• **INPUT FOR THIS TASK**:
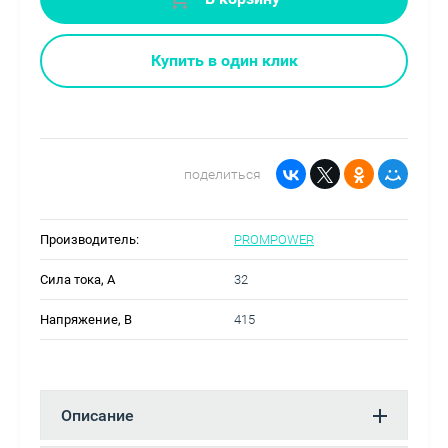
Купить в один клик
поделиться
Производитель:
PROMPOWER
Сила тока, А
32
Напряжение, В
415
Описание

• **EXERCISE GOAL**: Reproduce the entire listing exactly, but omit any pictures.

• **OUTPUT FOR THIS TASK**:
Купить в один клик
поделиться
Производитель:
PROMPOWER
Сила тока, А
32
Напряжение, В
415
Описание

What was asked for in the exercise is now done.